Il ritorno dell’homo sovieticus è stato inevitabile? Se la Russia avesse trovato un buon marito la prima volta, oggi si troverebbe in una situazione diversa?
«Può darsi, se per esempio Eltsin fosse stato più consapevole dell’importanza della narrazione (ma gli avevano insegnato che le condizioni materiali sono le più importanti). Il primo governo postsovietico, inconsciamente – giacché altre filosofie non c’erano – si era basato su questa premessa marxista. Se all’epoca le autorità si fossero concentrate sullo sviluppo di una narrazione critica sull’Urss, se avessero tentato di misurarsi con il terrore e di creare un’identità della Russia basata non sull’idea della sua grandezza ma della sua bontà, la storia sarebbe andata diversamente».
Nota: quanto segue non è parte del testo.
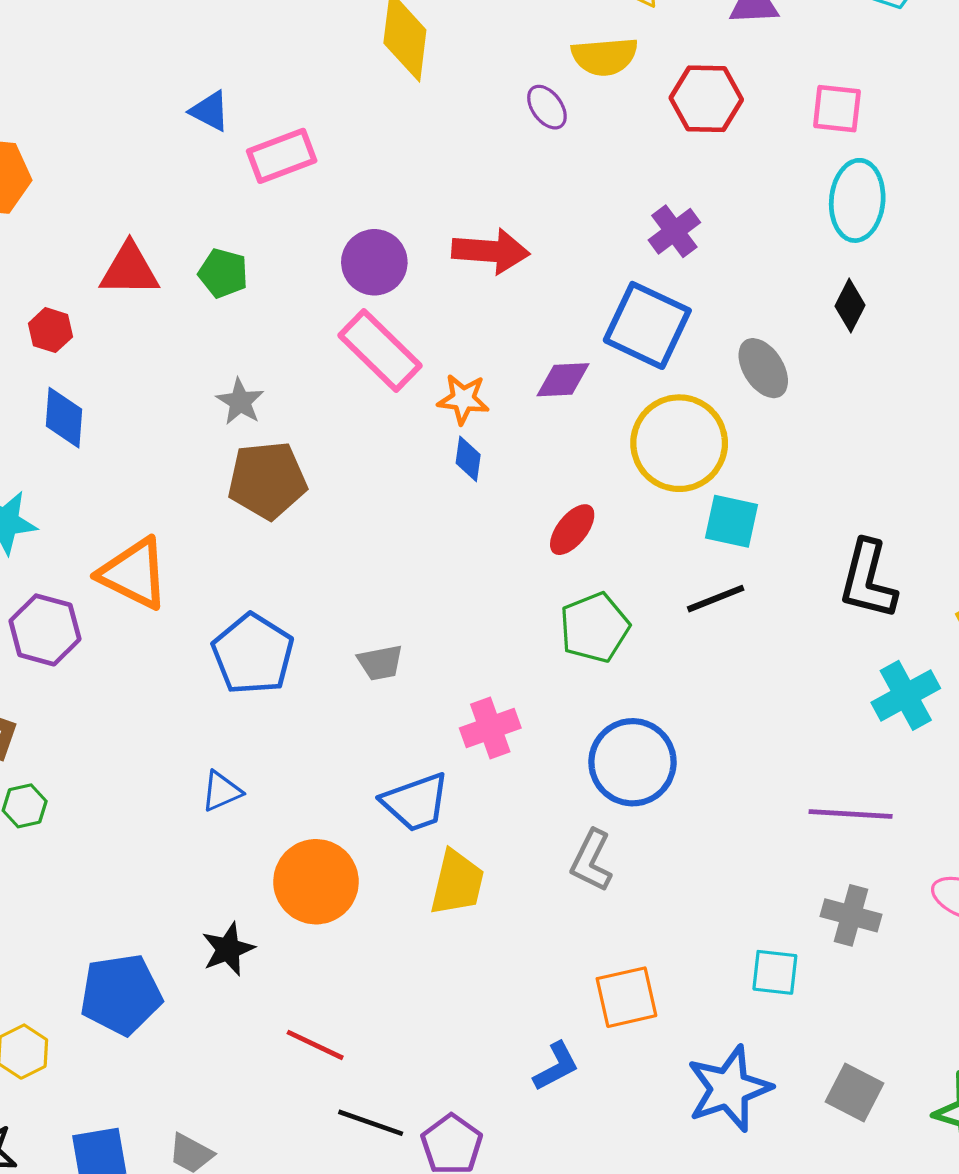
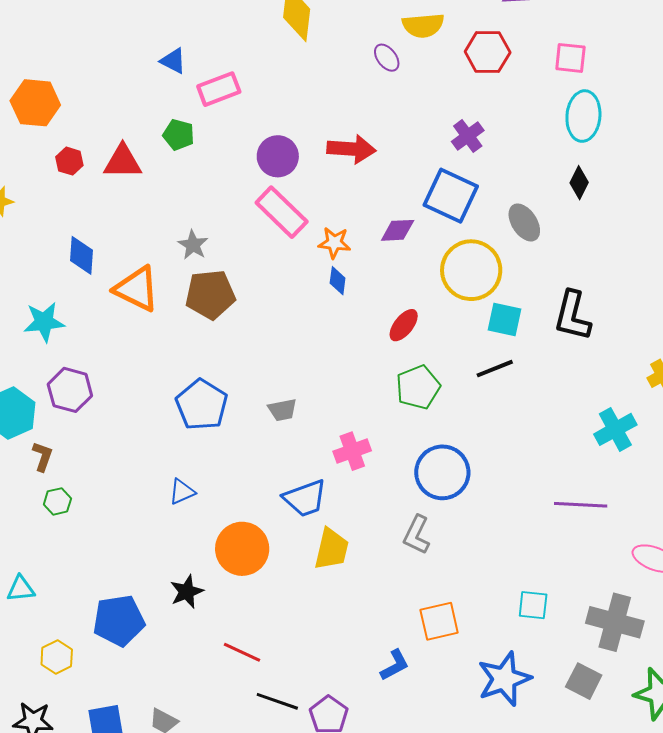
green pentagon: (223, 273) -> (179, 135), moved
red hexagon: (50, 330) -> (69, 161), moved
orange triangle: (134, 574) -> (137, 289), moved
black L-shape: (868, 580) -> (572, 316), moved
gray cross: (851, 915) -> (615, 622), moved, size x1.5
Magari la bontà si vende peggio.
«Molti Stati che in passato furono imperi ce l’hanno fatta. Prendiamo i Paesi scandinavi: hanno sostituito l’imperativo della grandezza con la bontà e questa narrazione gli ha giovato. Però sia chiaro, vedo molte difficoltà su questa strada: da dove potrebbe venire un governo siffatto».
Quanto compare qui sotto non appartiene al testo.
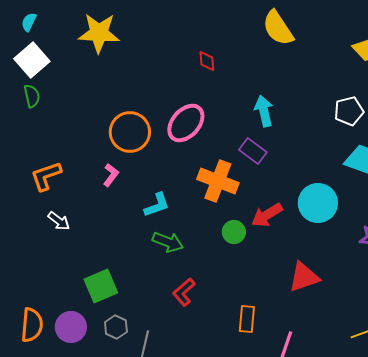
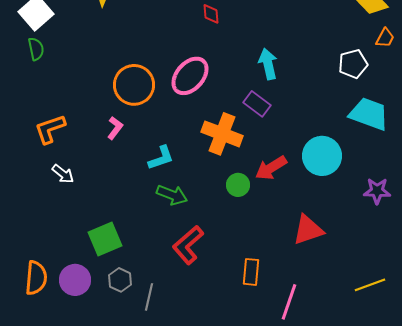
red L-shape: (184, 292) -> (188, 245), size x1.4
L’homo sovieticus avrebbe dovuto superare se stesso con le proprie forze?
«Ecco, appunto».

Lei scrive che il trauma russo si è rivelato così persistente perché non si sono fatti i conti con il passato.
«E non si faranno, perché come potrebbe la Russia fare questi conti? I tedeschi sono riusciti a farli con il passato nazista, ma per loro è stato più facile. Il regime era durato solo 13 anni, quindi la maggior parte degli adulti ricordava ancora i tempi precedenti. E poi hanno potuto operare la suddivisione in artefici, vittime e spettatori passivi: lo scopo di ogni totalitarismo è la loro eliminazione, solo che quello tedesco non ne ebbe il tempo. Da noi gli artefici e le vittime furono le stesse persone, per quanto in proporzioni diverse. Come la bisnonna di una delle mie protagoniste, che denunciò il marito perché aveva deviato dall’ortodossia del partito, diventando così vittima e artefice. Infine, nell’Urss il terrore era diretto verso l’interno. Nella Germania nazista suo oggetto era altro: l’ebreo, lo zingaro, l’omosessuale, lo slavo. Un tedesco poteva dire: «Siamo stati orribili perché abbiamo fatto questo agli altri». Non è cosa facile, ma è molto più difficile ammettere: lo abbiamo fatto a noi stessi, per giunta senza motivo».

Senza motivo?
«Il terrore è casuale, è questa la sua essenza, ma appena cominciamo a parlarne tentiamo di attribuirgli un senso. Svetlana Aleksijevich chiedeva: «Chi ha scritto 5 milioni di denunce?». Ma non ci furono 5 milioni di denunce. Bastava che ogni distretto ricevesse da Mosca una norma da produrre: dovete arrestare tot traditori e tot spie. E venivano prese persone a caso. Le persone hanno aggiunto mitologia al terrore: si doveva pur motivare un arresto. Di sicuro è stato il vicino a denunciarmi. O il mio capo. L’arrestato deve aver fatto qualcosa, non può essere che lo abbiano condannato per caso. Per questo, quando cominciamo a raccontare questa storia attraverso una relazione causa-effetto, facciamo una grande ingiustizia alla memoria delle vittime. Ma come si può ricordare senza trovare un senso? Ecco perché è tanto difficile».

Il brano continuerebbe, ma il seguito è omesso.